De cette expérience, celle qui s’est depuis lancée en politique en
intégrant la liste de la France insoumise aux élections européennes a
tiré un livre, Ehpad, une honte française (éditions Plon), paru cette
semaine.
Votre livre est un témoignage très concret du travail
d’accompagnement des personnes âgées dépendantes à domicile et en Ehpad.
C’est un livre accusateur mais également intime. Pourquoi ce choix ?
Anne-Sophie Pelletier
Dans une rencontre, il y a
plusieurs histoires. La mienne en l’occurrence et celle des personnes à
qui je dois prodiguer des soins. À travers elles, j’ai compris mon
métier. Sans elles, je n’aurais pas pu écrire.

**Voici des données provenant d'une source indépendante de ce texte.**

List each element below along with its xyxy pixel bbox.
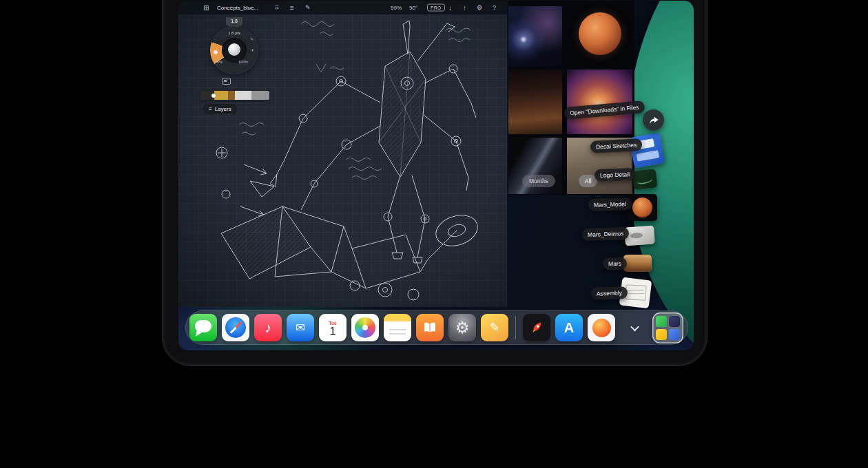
- calendar-day: 1: [329, 326, 335, 337]
- share-forward-icon[interactable]: [643, 109, 664, 131]
- wheel-pen-icon[interactable]: ✎: [250, 36, 254, 41]
- music-note-icon: ♪: [265, 320, 271, 336]
- swatch-gray[interactable]: [251, 91, 269, 100]
- zoom-level[interactable]: 59%: [391, 5, 402, 11]
- drag-thumb-logo-detail[interactable]: [632, 169, 658, 189]
- rocket-app-icon[interactable]: [523, 314, 550, 341]
- dock: ♪ ✉ Tue 1 ⚙: [185, 310, 688, 345]
- photos-tab-months[interactable]: Months: [522, 175, 555, 187]
- dots-grid-icon[interactable]: ⠿: [275, 5, 279, 11]
- photos-app-icon[interactable]: [351, 314, 379, 341]
- mini-app-yellow: [656, 329, 667, 340]
- drag-item-logo-detail[interactable]: Logo Detail: [595, 168, 636, 182]
- palette-marker[interactable]: [211, 94, 216, 98]
- opacity-min-label: 0%: [217, 60, 223, 64]
- sketch-pencil-app-icon[interactable]: ✎: [481, 314, 508, 341]
- layers-label: Layers: [215, 106, 231, 112]
- settings-app-icon[interactable]: ⚙: [448, 314, 476, 341]
- document-title[interactable]: Concepts_blue...: [217, 5, 258, 11]
- notes-app-icon[interactable]: [384, 314, 411, 341]
- dock-separator: [515, 316, 516, 339]
- color-puck[interactable]: [228, 43, 240, 56]
- apps-grid-icon[interactable]: ⊞: [203, 4, 209, 12]
- envelope-icon: ✉: [296, 321, 305, 335]
- concepts-toolbar: ⊞ Concepts_blue... ⠿ ≡ ✎ 59% 90° PRO ↓ ↑…: [178, 1, 507, 14]
- layers-panel-toggle[interactable]: ≡ Layers: [203, 104, 237, 114]
- ipad-screen: ⊞ Concepts_blue... ⠿ ≡ ✎ 59% 90° PRO ↓ ↑…: [178, 1, 694, 350]
- chevron-down-icon: [630, 322, 639, 331]
- swatch-ochre[interactable]: [228, 91, 235, 100]
- app-library-tile[interactable]: [652, 312, 683, 343]
- forward-arrow-glyph: [648, 115, 659, 126]
- mail-app-icon[interactable]: ✉: [287, 314, 314, 341]
- download-icon[interactable]: ↓: [448, 4, 452, 12]
- dock-collapse-button[interactable]: [626, 319, 643, 336]
- swatch-yellow[interactable]: [214, 91, 228, 100]
- swatch-lightgray[interactable]: [235, 91, 251, 100]
- mini-app-blue: [669, 329, 680, 340]
- menu-icon[interactable]: ≡: [290, 4, 294, 12]
- drag-thumb-mars[interactable]: [623, 255, 652, 272]
- safari-app-icon[interactable]: [222, 314, 249, 341]
- rocket-icon: [525, 316, 548, 339]
- concepts-app-window: ⊞ Concepts_blue... ⠿ ≡ ✎ 59% 90° PRO ↓ ↑…: [178, 1, 507, 307]
- app-store-a-icon: A: [564, 320, 574, 336]
- photo-thumb-mars-surface[interactable]: [508, 70, 562, 134]
- pro-badge[interactable]: PRO: [427, 4, 445, 12]
- mini-app-green: [656, 316, 667, 327]
- tool-wheel[interactable]: 1.6 1.6 pts 0% 100% ✎ ◐: [209, 17, 264, 89]
- drag-item-assembly[interactable]: Assembly: [591, 286, 628, 300]
- app-store-icon[interactable]: A: [555, 314, 583, 341]
- drag-item-mars-model[interactable]: Mars_Model: [588, 198, 632, 211]
- open-book-icon: [422, 320, 437, 335]
- drag-thumb-mars-deimos[interactable]: [624, 226, 655, 246]
- rotation-value[interactable]: 90°: [409, 5, 417, 11]
- scene: ⊞ Concepts_blue... ⠿ ≡ ✎ 59% 90° PRO ↓ ↑…: [0, 0, 868, 468]
- color-palette-bar[interactable]: [200, 91, 269, 100]
- contrast-icon[interactable]: ◐: [251, 47, 254, 52]
- pen-icon[interactable]: ✎: [305, 4, 311, 11]
- opacity-max-label: 100%: [238, 60, 248, 64]
- photo-thumb-mars-planet[interactable]: [567, 6, 632, 67]
- canvas-ratio-icon[interactable]: [222, 78, 231, 85]
- drag-item-mars[interactable]: Mars: [603, 257, 627, 270]
- settings-gear-icon: ⚙: [455, 319, 470, 337]
- help-icon[interactable]: ?: [493, 4, 496, 11]
- gear-icon[interactable]: ⚙: [477, 4, 482, 11]
- messages-app-icon[interactable]: [189, 314, 217, 341]
- ipad-device: ⊞ Concepts_blue... ⠿ ≡ ✎ 59% 90° PRO ↓ ↑…: [162, 0, 707, 366]
- orange-sphere-app-icon[interactable]: [588, 314, 615, 341]
- photos-app-window: [508, 1, 634, 195]
- color-swatch-dot[interactable]: [214, 50, 218, 54]
- calendar-app-icon[interactable]: Tue 1: [319, 314, 347, 341]
- export-icon[interactable]: ↑: [463, 4, 466, 12]
- drag-item-mars-deimos[interactable]: Mars_Deimos: [582, 227, 630, 241]
- books-app-icon[interactable]: [416, 314, 444, 341]
- music-app-icon[interactable]: ♪: [254, 314, 282, 341]
- mini-app-navy: [669, 316, 680, 327]
- drag-thumb-mars-model[interactable]: [628, 194, 657, 221]
- layers-menu-icon: ≡: [209, 106, 212, 112]
- pencil-icon: ✎: [489, 320, 499, 335]
- brush-size-label: 1.6 pts: [209, 31, 260, 35]
- photo-thumb-blue-nebula[interactable]: [508, 6, 562, 67]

Ce livre est dédié à ma
grand-mère, ma « mémé ». Elle n’aurait jamais supporté d’être traitée
comme le sont parfois nos aînés. D’être réduite à une carte vitale ou
bancaire. Les soignants sont débordés, à bout. Ils le sont, à mon avis,
pour des questions de rentabilité, de chiffres. Ce système qui, d’un
côté, spolie les personnes âgées de leur patrimoine pour payer leur
hébergement et, de l’autre, alimente en dividendes les actionnaires
bénéficiaires d’opérations boursières qui mettent en jeu des chambres
d’Ehpad, est profondément immoral.
Vous écrivez : « Comment peut-on accepter pour un petit salaire d’être maltraitant ? » Avez-vous trouvé la réponse ?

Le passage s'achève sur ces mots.